Ford Motor Co. is announcing the creation of a new electric vehicle production system and a new EV platform that will allow the automaker to more efficiently bring several lower-cost EVs to market, the first of which will be a midsize, four-door electric pickup that seats five, to launch in 2027.
That pickup, which is expected to start around $30,000, will be assembled at Ford’s Louisville Assembly Plant for U.S. and export markets. The Dearborn-based automaker said it will invest $2 billion to retool the Louisville plant starting later this year.
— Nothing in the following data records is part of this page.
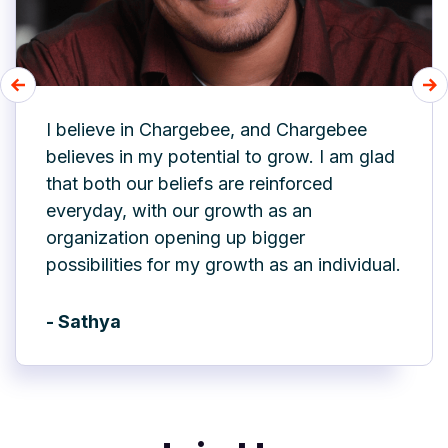
I believe in Chargebee, and Chargebee
believes in my potential to grow. I am glad
that both our beliefs are reinforced
everyday, with our growth as an
organization opening up bigger
possibilities for my growth as an individual.
- Sathya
The plant, which currently builds the Ford Escape and Lincoln Corsair SUVs, employs 2,800 hourly and 200 salaried workers. This midsized electric truck ensures the jobs of 2,200 hourly workers, so about 600 fewer jobs than exist today, said Ford spokesman Mark Truby. He said some of those 600 will take a buyout offer if they are ready to retire, others can transfer to nearby plants such as Kentucky Truck Plant, but there are no plans for layoffs.
Truby indicated that there may be more EVs built at Louisville in the future to grow jobs there.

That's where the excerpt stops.